Al this gyration about the solar-system-imposed magnetic domain lines. These being spin-orbits of charge(s) that emit the observed radiations.
The tighter the helicoidal pitch, the bluer and more energetic the emission, as per usual.
Converted to temperature, the maps can be misleading.

http://www.efda.org/wpcms/wp-content/uploads/2011/07/7c.jpg~

[too large to image, please click url]






2. Is sun a quadrupole-electrode, generating/transforming/converting/d.all the above, electric 'device' ?


3. Is the main E current equatorial, ie on a planetary plane ?

s

Daniel
Re: The Anode Sun Vs The Plasmoid Model

This image is wrong.
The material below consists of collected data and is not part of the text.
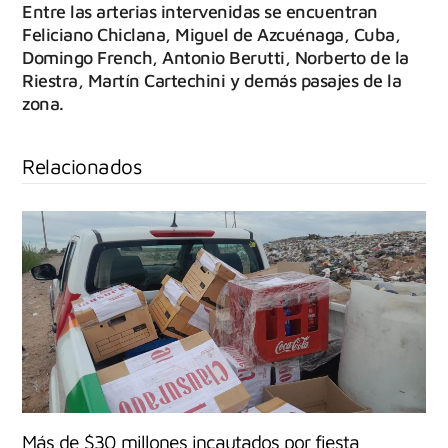
Entre las arterias intervenidas se encuentran
Feliciano Chiclana, Miguel de Azcuénaga, Cuba,
Domingo French, Antonio Berutti, Norberto de la
Riestra, Martín Cartechini y demás pasajes de la
zona.
Relacionados
Más de $30 millones incautados por fiesta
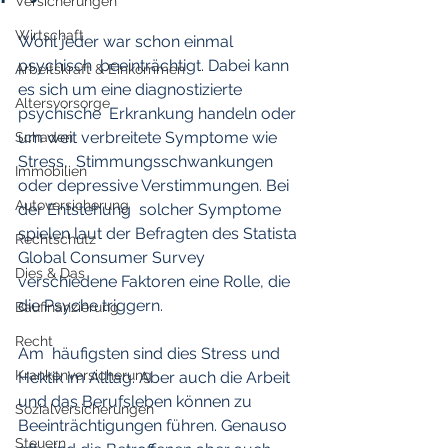
Versicherungen
Wirtschaft
Wohl jeder war schon einmal 
psychisch  beeinträchtigt. Dabei kann 
Arbeitskraft & Einkommen
es sich um eine diagnostizierte 
Altersvorsorge
psychische  Erkrankung handeln oder 
um weit verbreitete Symptome wie 
Schaden
Stress,  Stimmungsschwankungen 
Immobilien
oder depressive Verstimmungen. Bei 
Autoversicherung
der Entstehung  solcher Symptome 
spielen laut der Befragten des Statista 
Rechtschutz
Global Consumer Survey  
Dies & Das
verschiedene Faktoren eine Rolle, die 
die Psyche triggern. 
Baufinanzierung
Recht
Am  häufigsten sind dies Stress und 
Krankenversicherung
Hektik im Alltag. Aber auch die Arbeit  
und das Berufsleben können zu 
Sozialversicherungen
Beeinträchtigungen führen. Genauso 
Steuern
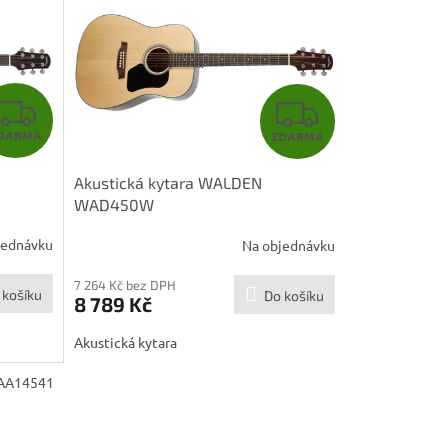
Z
Z
DARMA
ZDARMA
D
D
Akustická kytara WALDEN
A
A
WAD450W
R
R
jednávku
Na objednávku
M
M
7 264 Kč bez DPH
 košíku
Do košíku
8 789 Kč
A
A
Akustická kytara
AA14541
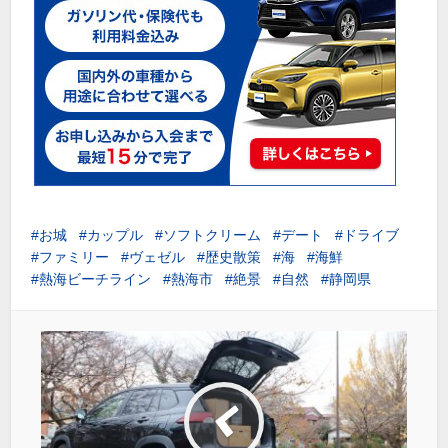
お城
カップル
ソフトクリーム
デート
ドライブ
ファミリー
ヴェゼル
歴史散策
海
海鮮
熱海ビーチライン
熱海市
絶景
自然
静岡県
It has recently been shown that the accepted model of the flux path of a magnet follows a figure eight pattern, and the two fields either side of the horizon counter - rotate about the central axis.
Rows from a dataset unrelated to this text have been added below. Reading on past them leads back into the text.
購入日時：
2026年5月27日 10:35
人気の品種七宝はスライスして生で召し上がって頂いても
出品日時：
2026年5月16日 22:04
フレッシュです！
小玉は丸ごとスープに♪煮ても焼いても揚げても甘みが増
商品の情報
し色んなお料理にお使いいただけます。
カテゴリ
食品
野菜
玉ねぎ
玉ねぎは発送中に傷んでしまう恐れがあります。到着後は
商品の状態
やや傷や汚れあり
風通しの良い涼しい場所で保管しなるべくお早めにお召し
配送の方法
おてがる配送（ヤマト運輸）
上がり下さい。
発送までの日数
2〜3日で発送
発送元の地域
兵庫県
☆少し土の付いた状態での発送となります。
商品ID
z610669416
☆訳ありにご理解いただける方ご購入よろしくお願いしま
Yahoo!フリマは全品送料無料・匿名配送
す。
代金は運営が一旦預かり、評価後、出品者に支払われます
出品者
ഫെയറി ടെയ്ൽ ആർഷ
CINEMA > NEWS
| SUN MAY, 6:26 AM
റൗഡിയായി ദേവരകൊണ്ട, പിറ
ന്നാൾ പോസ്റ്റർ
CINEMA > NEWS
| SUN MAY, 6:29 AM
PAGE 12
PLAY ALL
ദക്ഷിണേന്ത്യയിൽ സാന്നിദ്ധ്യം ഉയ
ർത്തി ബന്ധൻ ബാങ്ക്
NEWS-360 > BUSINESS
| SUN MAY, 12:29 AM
http://nanomagnetics.us/magnetic%20anomaly.pdf

upriver
Re: The Anode Sun Vs The Plasmoid Model

seasmith wrote:
some random unwarranted photonic feedback
All manner of radiant lines and filaments outward from the sun have been extensively imaged by our hardworking scientists and characterized as emission/absorption bands of frequency. The luminance of each surface and/or filament, and subsequent detectable irradiance, is largely a function of (viewed angle of orbit of) an ellipsoidal helix, ie charge segregating vortex= trajectory of ions at some relative or even relativistic speed.
Al this gyration about the solar-system-imposed magnetic domain lines. These being spin-orbits of charge(s) that emit the observed radiations.
The tighter the helicoidal pitch, the bluer and more energetic the emission, as per usual.
Converted to temperature, the maps can be misleading.
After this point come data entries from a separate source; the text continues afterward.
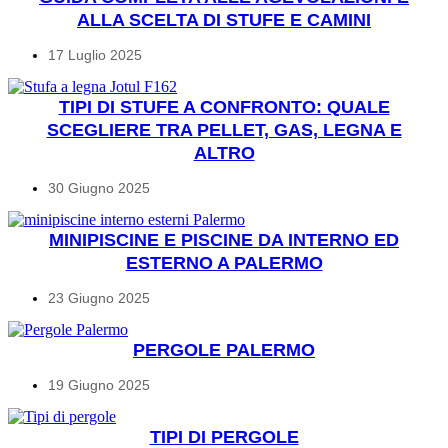
ALLA SCELTA DI STUFE E CAMINI
17 Luglio 2025
TIPI DI STUFE A CONFRONTO: QUALE
SCEGLIERE TRA PELLET, GAS, LEGNA E
ALTRO
30 Giugno 2025
MINIPISCINE E PISCINE DA INTERNO ED
ESTERNO A PALERMO
23 Giugno 2025
PERGOLE PALERMO
19 Giugno 2025
TIPI DI PERGOLE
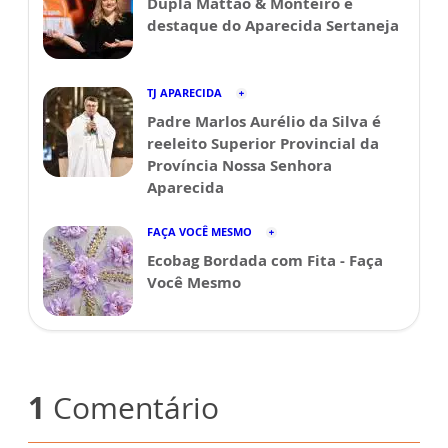
Dupla Mattão & Monteiro é
destaque do Aparecida Sertaneja
TJ APARECIDA
Padre Marlos Aurélio da Silva é
reeleito Superior Provincial da
Província Nossa Senhora
Aparecida
FAÇA VOCÊ MESMO
Ecobag Bordada com Fita - Faça
Você Mesmo
1
Comentário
http://www.efda.org/wpcms/wp-content/uploads/2011/07/7c.jpg~

[too large to image, please click url]
Thats right. And if you were to say that the black body spectrum of the sun resembles any laboratory spectrum on earth, it would be a carbon arc spectrum.... Carbon arc spectrum's have a small hump in the UV range....

seasmith
Re: The Anode Sun Vs The Plasmoid Model

Daniel wrote:
It has recently been shown that the accepted model of the flux path of a magnet follows a figure eight pattern, and the two fields either side of the horizon counter - rotate about the central axis.
That's right, but a sun is not a bar magnet.

Try this (idealized) one:

Daniel
Re: The Anode Sun Vs The Plasmoid Model

This realisation that the flux path of the magnetic lines of force do not follow a spheroidal orbit about the magnetised object does not only apply to bar magnets, but to any magnetic field regardless of size or shape, hence the observation of a Bloch wall at both the central axis region and along the equatorial plane, which, I beleive, has long perplexed theoraticians.